First though, the committee will defer to a separate investigation from the Justice Department, which is also looking into whether Grimm, who recently won reelection over Democrat Mark Murphy, is guilty of a number of infractions.
The Ethics Committee listed possible solicitation and acceptance of illegal campaign contributions, falsification of information included in campaign finance reports and offering to assist a foreign national obtain a green card in exchange for campaign contributions.
The Office of Congressional Ethics first brought the allegations to the Ethics Committee’s attention in June, though it recommended that the issue be dismissed due to the a lack of proof that Grimm’s alleged actions took place after he was elected to the House. The Ethics Committee dismissed the OCE’s rationale, deciding that Grimm’s possible actions taking place during a congressional campaign places him within its jurisdiction.
Ethics Committee Chairman Jo Bonner (R-Ala.) and ranking member Linda Sanchez (D-Lakewood) said in a statement on the investigation that “the mere fact of conducting further review of a referral, and any mandatory disclosure of such further review, does not itself indicate that any violation has occurred, or reflect any judgment on behalf of the committee.”

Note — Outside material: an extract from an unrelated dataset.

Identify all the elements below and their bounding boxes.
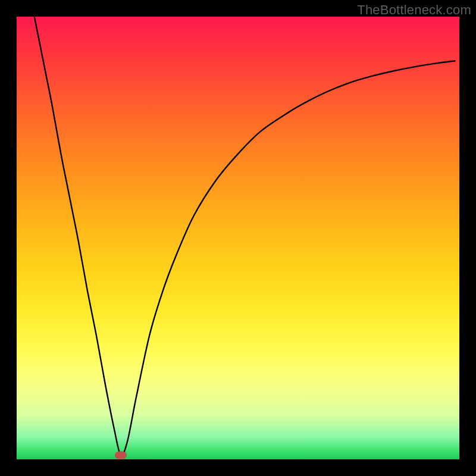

Grimm spokesman William McGinley said that the announcement from the committee “comes as no surprise.”
“We appreciate the Committee’s decision to defer consideration of this matter while we continue to work with the Department of Justice to favorably resolve the false allegations against Congressman Grimm,” he said in a statement. “Any fair and objective review of all of the facts in this matter will conclude that Congressman Grimm engaged in no wrongdoing.”
Grimm, a former FBI agent and Gulf War veteran, prompted headlines earlier this year when the vandalization of his campaign office in Staten Island, which he deemed an “attack on democracy and the political process,” turned out to be the act of an 8th-grade student.